Comment relancer l’Europe? Zone euro vs ensemble de l'UE? edit
Macron a prononcé un discours optimiste et volontariste sur l’Europe en septembre 2017 à la Sorbonne. Il n’en soulève pas moins des questions sur la mise en œuvre et sur les priorités. Doit-on approfondir l’intégration de la seule zone euro ou relancer l’Union européenne dans son ensemble et quels projets privilégier ?
Il pourrait être plus facile de développer une relance pour l’ensemble de l’UE, qu’autour de la seule zone euro. Fortement souhaitable du point de vue économique, la relance de la zone euro se heurte en effet à de nombreux obstacles politiques.

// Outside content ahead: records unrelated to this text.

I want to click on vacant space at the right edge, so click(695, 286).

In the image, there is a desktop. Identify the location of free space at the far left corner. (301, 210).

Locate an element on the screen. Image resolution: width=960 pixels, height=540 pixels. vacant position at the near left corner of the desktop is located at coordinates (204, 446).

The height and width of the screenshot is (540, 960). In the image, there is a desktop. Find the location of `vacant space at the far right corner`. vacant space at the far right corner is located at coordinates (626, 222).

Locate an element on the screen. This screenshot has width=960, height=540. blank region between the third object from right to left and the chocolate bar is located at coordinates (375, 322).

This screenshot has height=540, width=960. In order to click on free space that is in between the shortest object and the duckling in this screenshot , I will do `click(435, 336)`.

La relance de l’intégration des pays de la zone euro
La consolidation de la zone euro est la priorité de la nouvelle politique européenne de la France. Macron déclarait en Janvier 2017, avant même d’être élu : « nous devons reconnaître collectivement que l’euro est incomplet et ne pourra durer sans réformes majeures. Il n’a pas permis à l’Europe de se doter d’une pleine souveraineté face au dollar. Il n’a pas poussé à une convergence entre nos différents États membres. À l’heure actuelle, l’euro n’est qu’un Deutsche Mark en plus faible. Et le statu quo signifierait le démantèlement de l’euro dans les dix ans qui viennent ». Le dernier Conseil européen reconnaissait d’ailleurs lui aussi, s’agissant de la zone euro, que son « architecture actuelle présente des défauts persistants ».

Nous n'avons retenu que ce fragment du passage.